What are Personal-Political Imaginations?

The notion that ‘the personal is political’ is a useful starting point for thinking about representation and subjectivity. However, there is an element of contingency missing – how can we account for hopes and dreams for future change and the way in which these activities are personal and political? I believe that these ideas about the future are central to thinking about social movements (which tend to push for social change or stability for the future) and security (which is something which always seems possible in the future).

To make unambiguous the role of representation, subjectivity, and contingency within the insight that the ‘personal is political’ I develop the classic feminist insight to talk about personal-political imaginations. The notion allows us to make explicit ways of understanding representation within our daily lives as something that is deeply personal and political, and to expose antagonisms in our personal-political stories. That is, personal-political imaginations indicate that we are making meanings and making sense of our world via a series of representations.

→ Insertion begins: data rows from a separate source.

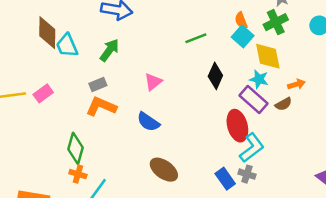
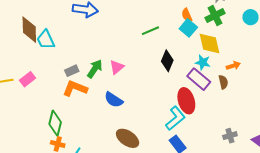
green arrow: (109, 50) -> (95, 69), moved
brown semicircle: (284, 104) -> (223, 82), turned -72
cyan L-shape: (252, 148) -> (175, 118), moved
gray cross: (247, 174) -> (230, 136), moved, turned -32

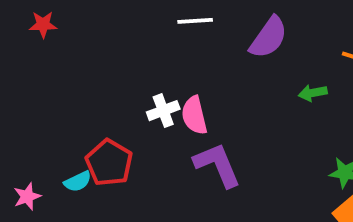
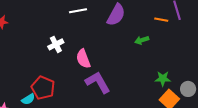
white cross: (163, 111) -> (56, 44), moved

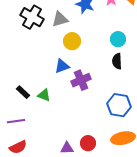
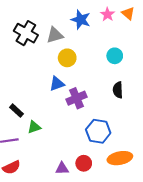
black semicircle: (117, 61) -> (118, 90), moved
green triangle: (44, 95) -> (34, 127), moved, turned -40
blue hexagon: (119, 105) -> (98, 131), moved

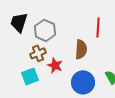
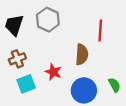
gray hexagon: (45, 30) -> (48, 20), moved
brown cross: (38, 53) -> (17, 59), moved

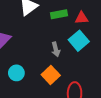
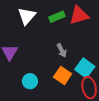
red triangle: (81, 18) -> (79, 15), size x1.5
cyan square: (79, 41) -> (85, 68), moved

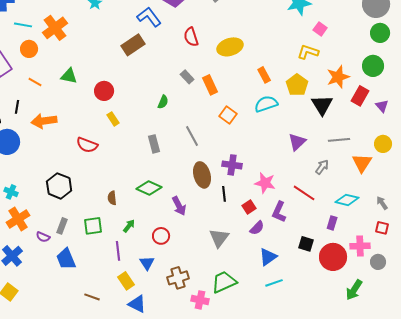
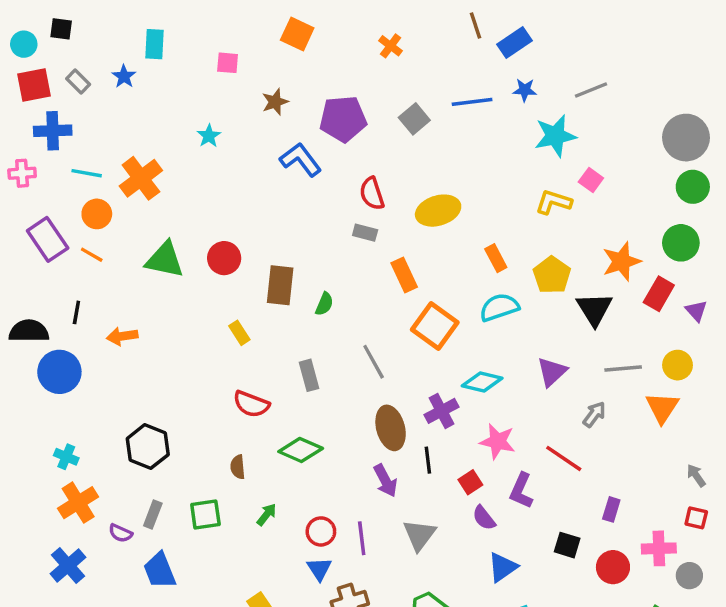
brown rectangle: (133, 45) -> (280, 285), moved, turned -50
yellow L-shape: (308, 52) -> (554, 202), moved
green triangle: (69, 76) -> (165, 260), size x1.4
gray rectangle: (187, 77) -> (365, 233), moved, turned -32
orange line: (35, 82) -> (92, 255), moved
red circle: (104, 91) -> (224, 258), moved
orange square: (228, 115) -> (435, 326), size x1.5
orange arrow: (44, 121) -> (122, 336), size x0.7
yellow circle: (383, 144) -> (678, 365), moved
red semicircle: (87, 145) -> (251, 404), moved
purple cross: (232, 165) -> (441, 411), turned -36
cyan diamond: (347, 200) -> (482, 382), moved
purple arrow: (179, 206) -> (385, 481), moved
purple semicircle: (257, 228) -> (484, 518), turned 98
purple line: (118, 251) -> (362, 538), moved
red circle: (333, 257) -> (613, 567), size x0.7
blue triangle: (147, 263) -> (319, 569), moved

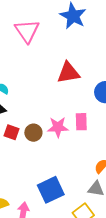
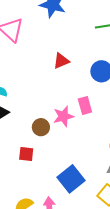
red triangle: (68, 73) -> (61, 61), size x0.7
red square: (11, 132) -> (26, 154), moved

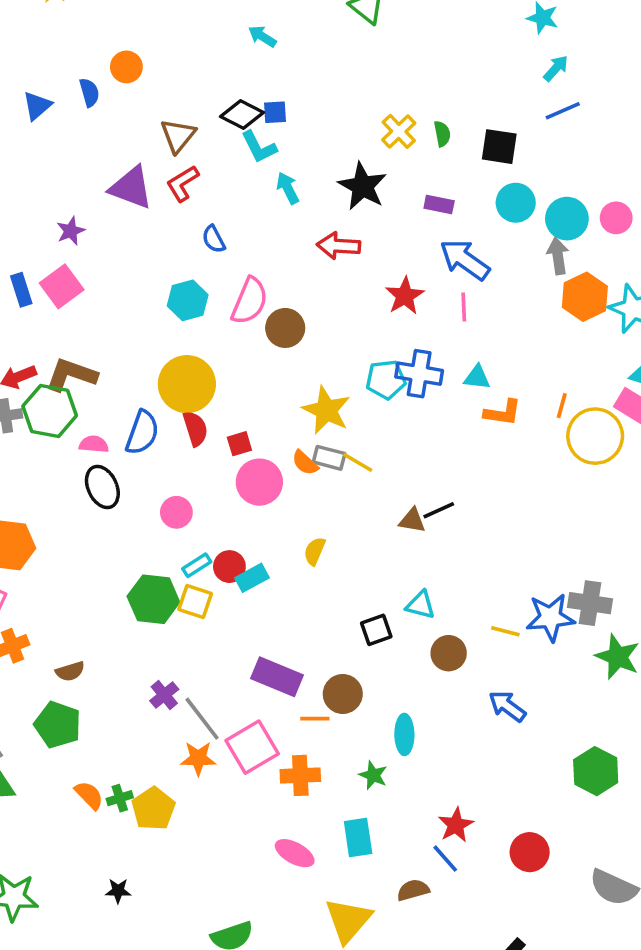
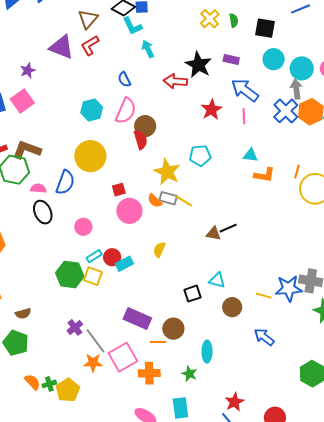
black star: (363, 186) -> (198, 65), moved
blue semicircle: (214, 239) -> (124, 79), moved
blue cross: (419, 374) -> (286, 111), moved, turned 35
red semicircle: (195, 429) -> (141, 140), moved

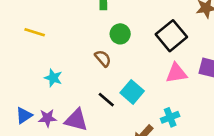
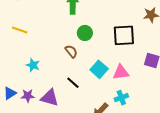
black square: (171, 36) -> (124, 35), turned 35
pink triangle: (176, 73) -> (121, 72), moved
cyan square: (132, 92) -> (99, 69), moved

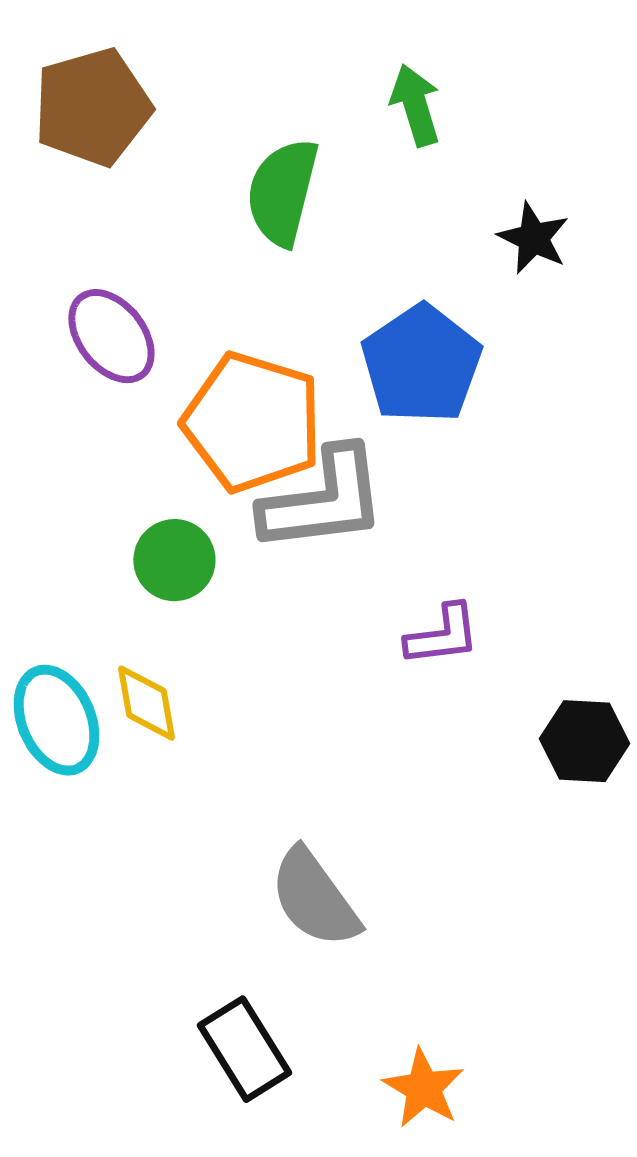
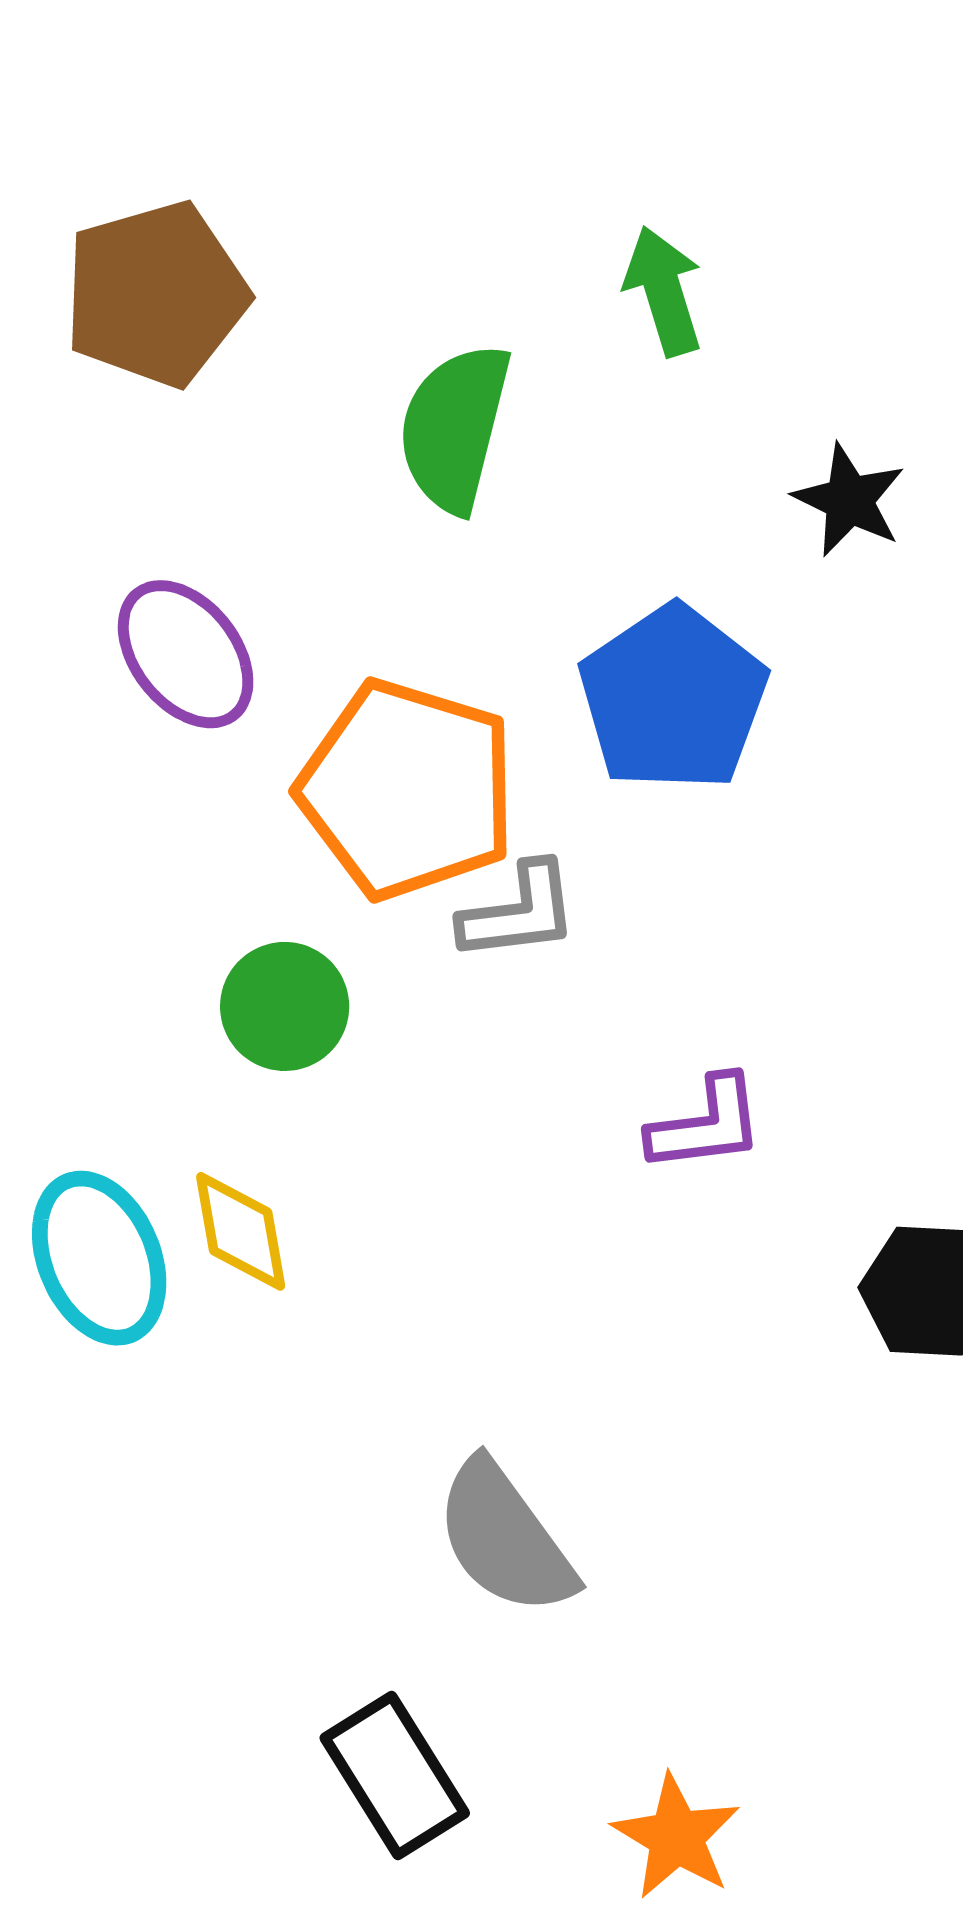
gray L-shape: (323, 500) -> (519, 912), size x0.6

I do not use imaginations to evoke a vivid make-believe world where we pretend to camp under a bed sheet draped over two chairs, or where we lie in the grass and look for animal shapes in the clouds (although these make-believe practices do matter as well). Rather, I use the word ‘imagination’ to indicate that we are making meaning. Critically, personal memories, experiences, hopes and dreams merge with – and shape – political life, struggles, ambitions and history: forming an imagination. Imaginations conjure up a text about our world: guide images of our world, shape senses of our world and invoke conceptualisations of our world. In other words, the notion of personal-political imaginations highlights that we make meanings about our world via a series of personal and political stories.

Talking in terms of personal-political imaginations is useful because it highlights how the personal-political stories that we tell are representations. We understand daily lives and the everyday through stories that we tell ourselves and others around us: therefore, we represent particular and specific personal-political stories about our daily lives. That is, any presumed reality is represented and depends upon a range of constructed knowledges which re/produce discourses. Furthermore, representations are not simply descriptive practices. Rather, they are normative practices, allowing inclusion and exclusion. In sum, what we present as “real knowledge” is represented.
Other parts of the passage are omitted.